Problem to work on: Starting at the first line of the listing below, repeat each line exactly until you have repeated the one containing "Weitere Informationen. [button] (508, 688)"; skip the pictures.

Data shown:
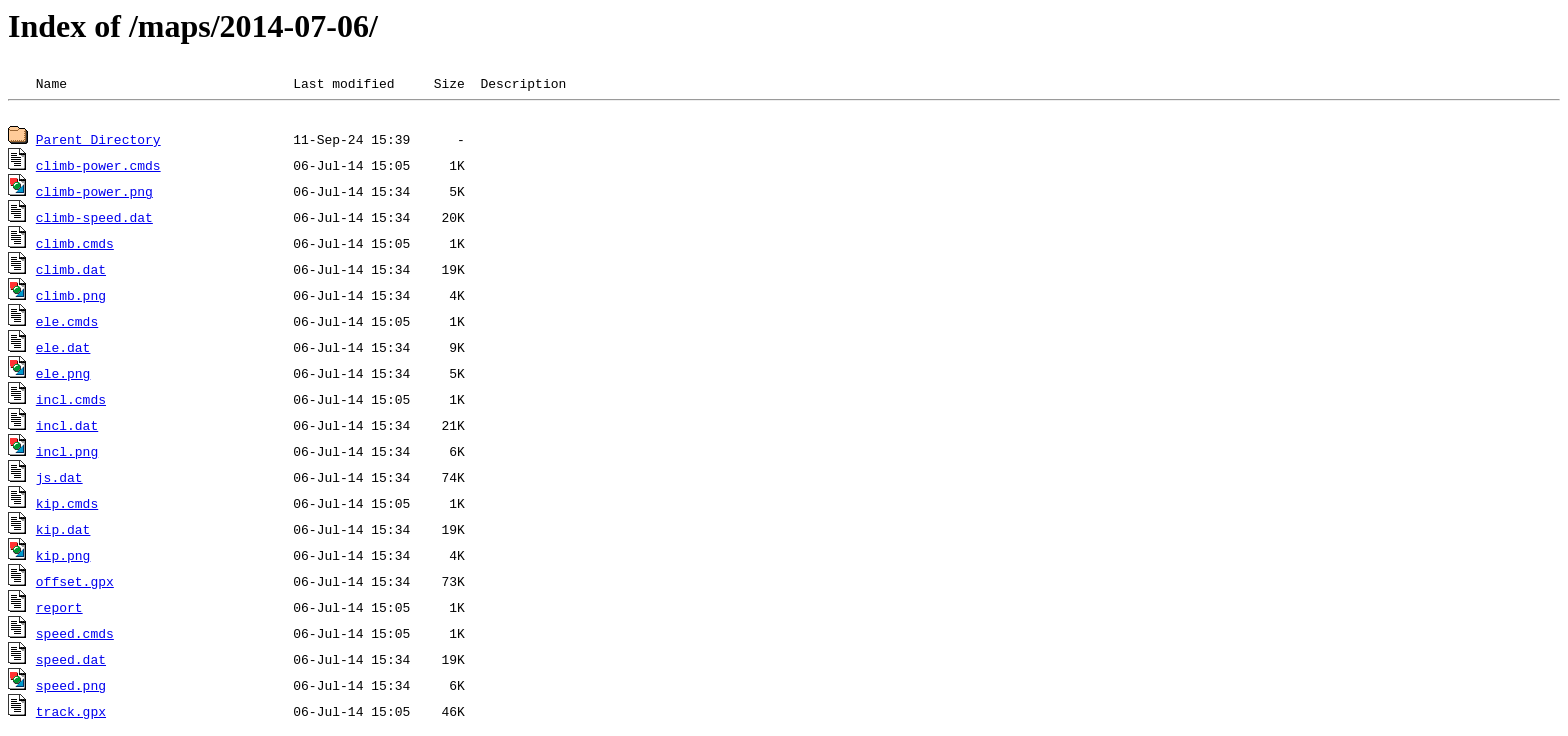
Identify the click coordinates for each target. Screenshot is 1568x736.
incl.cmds (71, 402)
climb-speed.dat (94, 220)
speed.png (71, 688)
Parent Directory (98, 142)
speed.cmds (75, 636)
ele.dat (63, 350)
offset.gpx (75, 584)
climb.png (71, 298)
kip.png (63, 558)
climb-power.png (94, 194)
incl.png (67, 454)
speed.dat (71, 662)
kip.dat (63, 532)
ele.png (63, 376)
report (59, 610)
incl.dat (67, 428)
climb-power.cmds (98, 168)
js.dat (59, 480)
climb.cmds (75, 246)
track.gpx (71, 714)
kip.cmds (67, 506)
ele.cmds (67, 324)
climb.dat (71, 272)
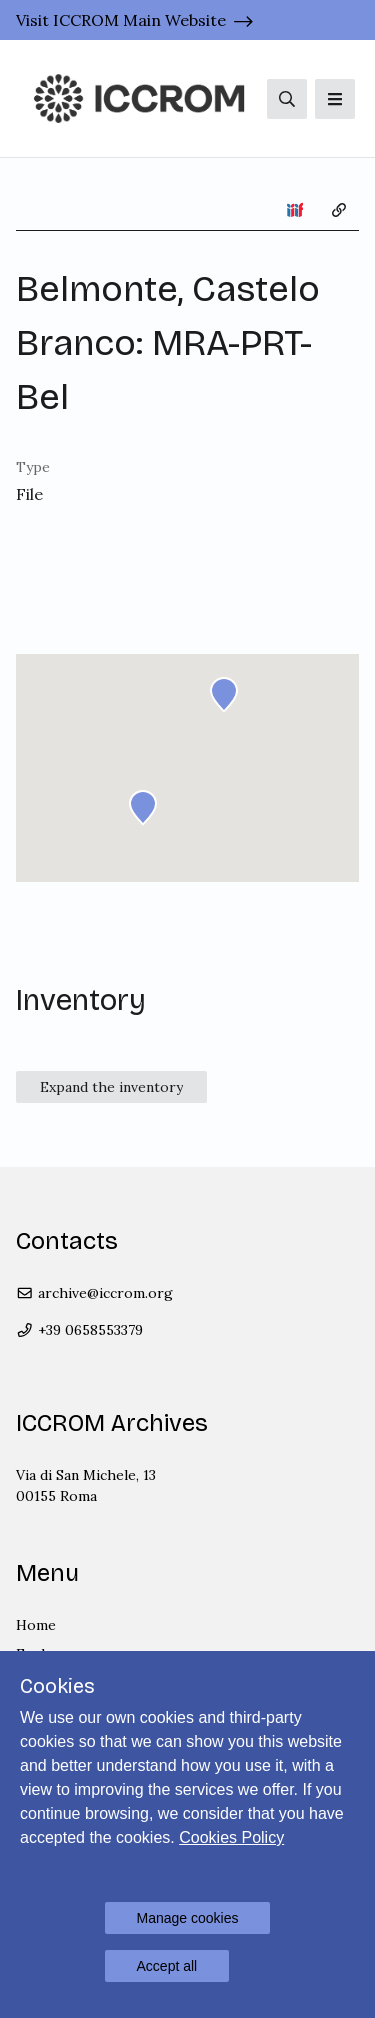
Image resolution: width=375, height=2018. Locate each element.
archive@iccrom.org (94, 1293)
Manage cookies (188, 1918)
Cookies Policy (231, 1837)
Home (36, 1625)
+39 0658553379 (79, 1330)
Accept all (167, 1966)
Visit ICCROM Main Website (121, 20)
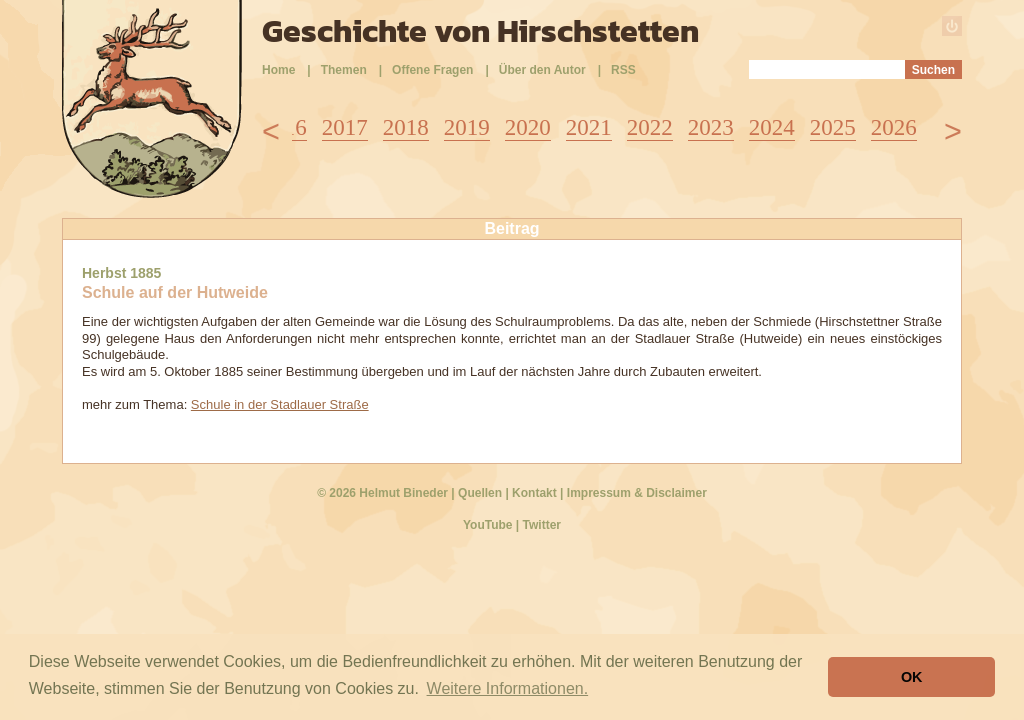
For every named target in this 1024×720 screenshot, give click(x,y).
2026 (894, 127)
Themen (344, 70)
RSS (623, 70)
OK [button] (912, 677)
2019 (467, 127)
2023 (711, 127)
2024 (772, 127)
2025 (833, 127)
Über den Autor (542, 70)
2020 (528, 127)
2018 (406, 127)
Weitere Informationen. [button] (508, 688)
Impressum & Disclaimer (637, 493)
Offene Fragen (432, 70)
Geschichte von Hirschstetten (480, 31)
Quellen (480, 493)
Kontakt (534, 493)
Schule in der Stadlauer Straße (280, 404)
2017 (345, 127)
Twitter (542, 525)
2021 (589, 127)
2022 (650, 127)
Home (278, 70)
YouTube (488, 525)
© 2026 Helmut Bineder (382, 493)
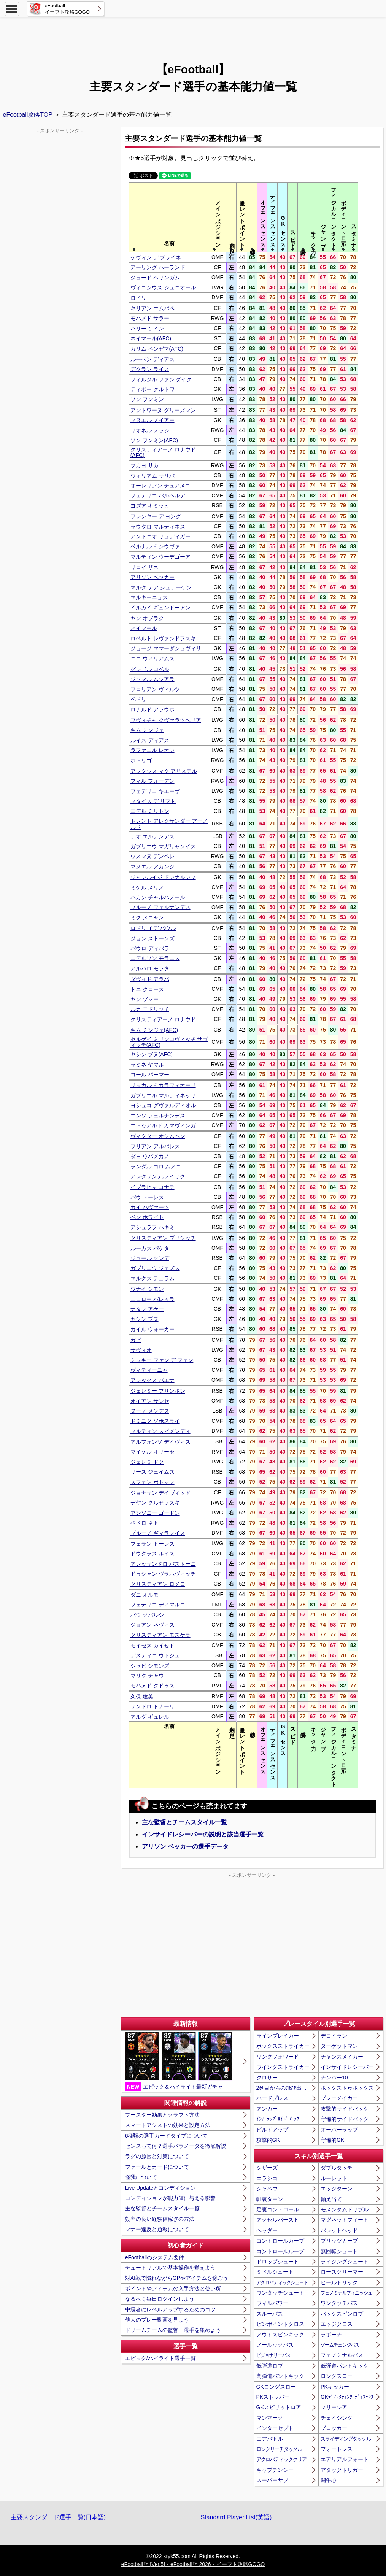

Solution for this problem:
Identify the click coordinates for each target. Screenshot is 1568x736.
incl.cmds (71, 402)
climb-speed.dat (94, 220)
speed.png (71, 688)
Parent Directory (98, 142)
speed.cmds (75, 636)
ele.dat (63, 350)
offset.gpx (75, 584)
climb.png (71, 298)
kip.png (63, 558)
climb-power.png (94, 194)
incl.png (67, 454)
speed.dat (71, 662)
kip.dat (63, 532)
ele.png (63, 376)
report (59, 610)
incl.dat (67, 428)
climb-power.cmds (98, 168)
js.dat (59, 480)
climb.cmds (75, 246)
track.gpx (71, 714)
kip.cmds (67, 506)
ele.cmds (67, 324)
climb.dat (71, 272)
Image resolution: width=375, height=2018. Locate each element.
archive@iccrom.org (94, 1293)
Manage cookies (188, 1918)
Cookies Policy (231, 1837)
Home (36, 1625)
+39 0658553379 (79, 1330)
Accept all (167, 1966)
Visit ICCROM Main Website (121, 20)
For every named target in this 1024×720 screenshot, give click(x,y).
2026 (894, 127)
Themen (344, 70)
RSS (623, 70)
OK [button] (912, 677)
2019 (467, 127)
2023 (711, 127)
2024 (772, 127)
2025 (833, 127)
Über den Autor (542, 70)
2020 (528, 127)
2018 (406, 127)
Weitere Informationen. [button] (508, 688)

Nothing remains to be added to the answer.